The N12 highway is one of the South African National Roads Agency’s strategic priorities and it is for the N12 that civil engineering contractor Raubex Construction has been awarded the contract to implement a complete overhaul on Section 19 of the Gauteng Freeway Improvement Project.
The contract includes an intensive 30-month programme and calls for an emulsion and cement stabilisation mix for the subbase layers.
Three major new interchanges, successive bridge widenings and an east-and west- bound three-lane highway in either direction will replace the existing N12 dual-carriage- way system for about 10 km between the current Tom Jones and Daveyton on- and off-ramps.
For both the existing and new lanes, full depth reclamation and soil stabilisation will be carried out by Raubex’s recently acquired Cat RM500 rotary mixer. The RM500’s design incorporates separate water and emulsion pumps, which are simultaneously monitored in the cab through two separate flowmeters.
With an operating weight of 28 145 kg, the RM500’s Cat C15 Acert engine has a gross power output of 403 kW. Its width of cut is 243.8 cm, while the maximum depth of cut is 4.57 cm.
“We needed a high power-to-weight ratio on the N12 to cope with the existing varied premix materials, and the dual-mix stabilisation design makes the RM500 the optimal choice,” says Raubex Construction operations manager Wouter van der Merwe.

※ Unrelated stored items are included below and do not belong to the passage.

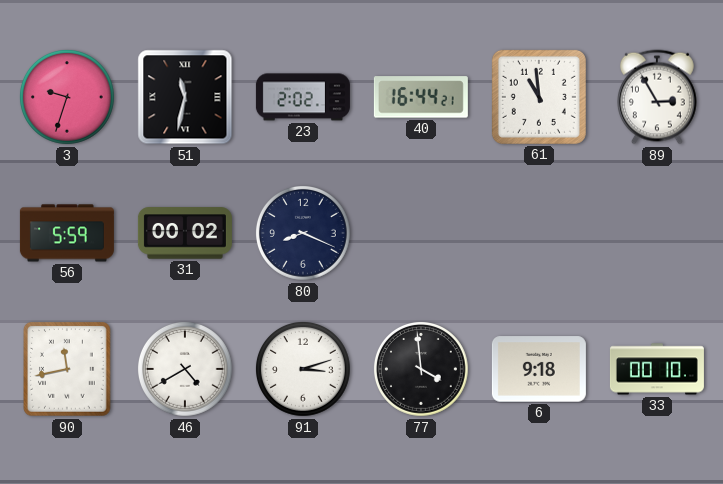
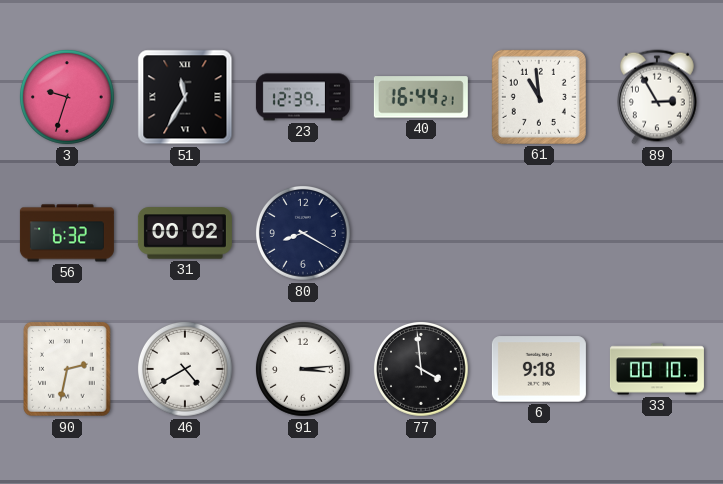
51: 11:32 -> 11:35
23: 2:02 -> 12:39
56: 5:59 -> 6:32
80: 8:19 -> 8:20
90: 11:43 -> 2:32
91: 3:12 -> 3:14
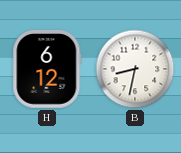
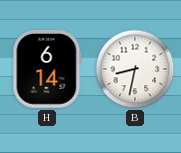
H: 6:12 -> 6:14
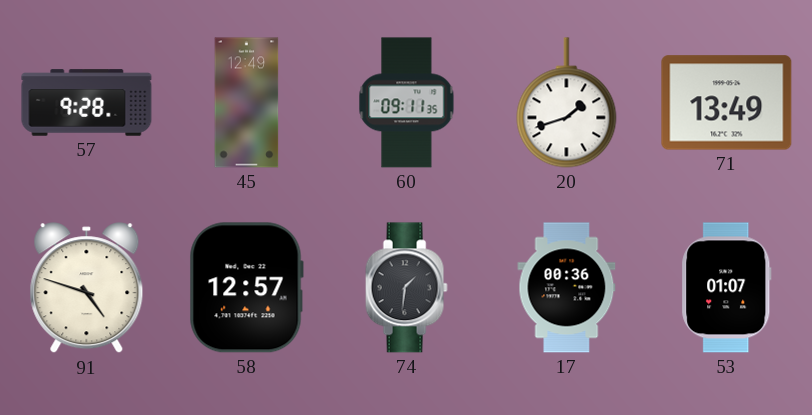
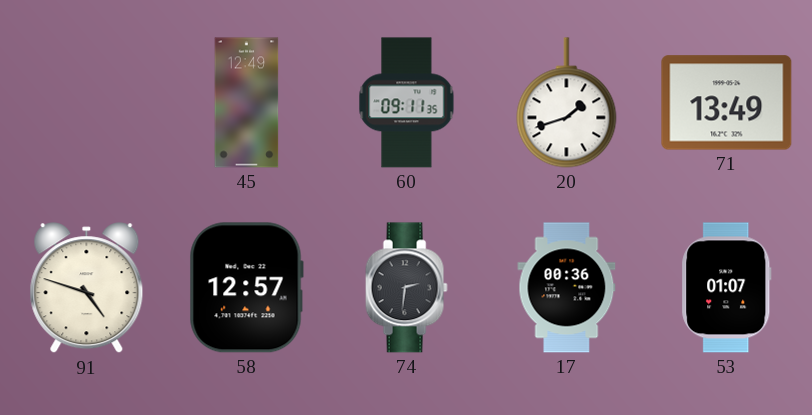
57: 9:28 -> none
74: 1:31 -> 2:31
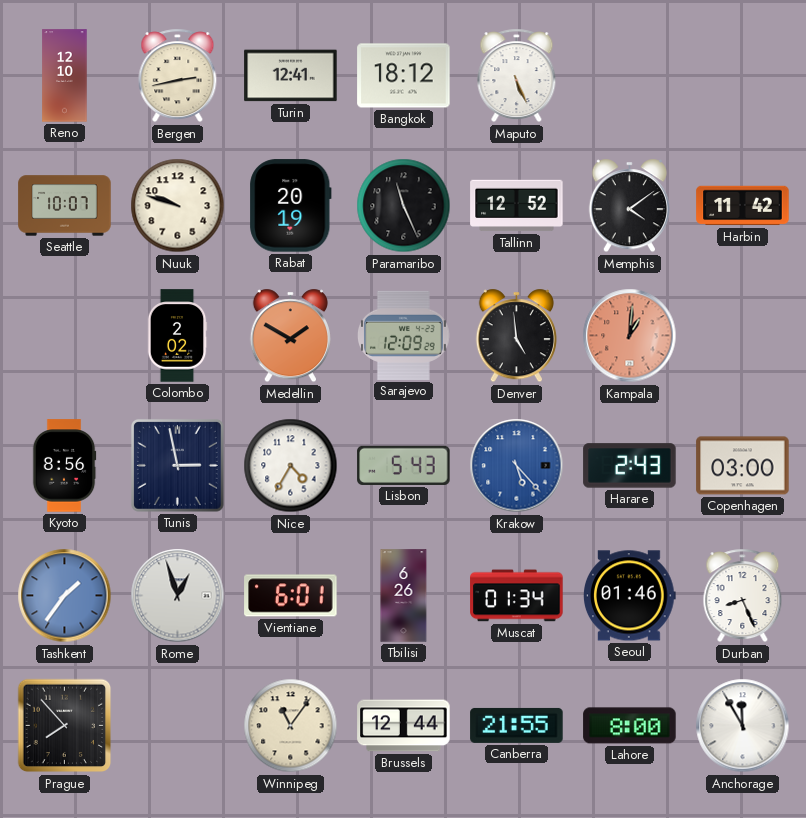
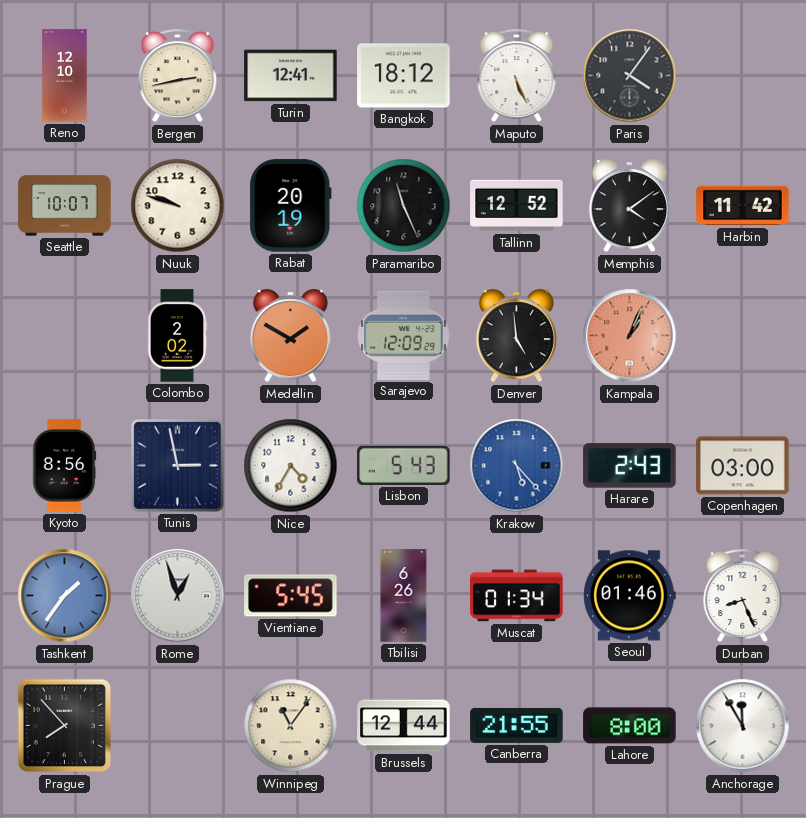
Paris: none -> 4:06
Kampala: 1:01 -> 1:04
Vientiane: 6:01 -> 5:45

With the RM500, Raubex will reclaim and stabilise the 300 mm subbase in one go along the demarcated sections, he adds.
The equipment will comprise the Cat RM500, in addition to a Cat fleet that includes the latest-generation Cat 140K motor grader, as well as the Cat CS76 single-drum 20 t vibratory rollers.

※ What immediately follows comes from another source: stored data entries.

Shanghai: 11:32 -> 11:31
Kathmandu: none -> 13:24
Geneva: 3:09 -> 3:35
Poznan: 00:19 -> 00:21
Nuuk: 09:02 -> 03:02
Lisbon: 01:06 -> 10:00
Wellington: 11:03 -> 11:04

This will be a construction road train with the RM500 pushing ahead two tankers, one carrying 18 000 ℓ of emulsion and the other 18 000 ℓ of water for the subbase phase. The emulsion ratio will be between 2% and 3% and cement 1.5% to 2%.
“What makes the N12 project particularly noteworthy is that all materials will be worked in place or sourced from cuttings that will make way for the new lanes and interchanges along the route,” Van der Merwe says.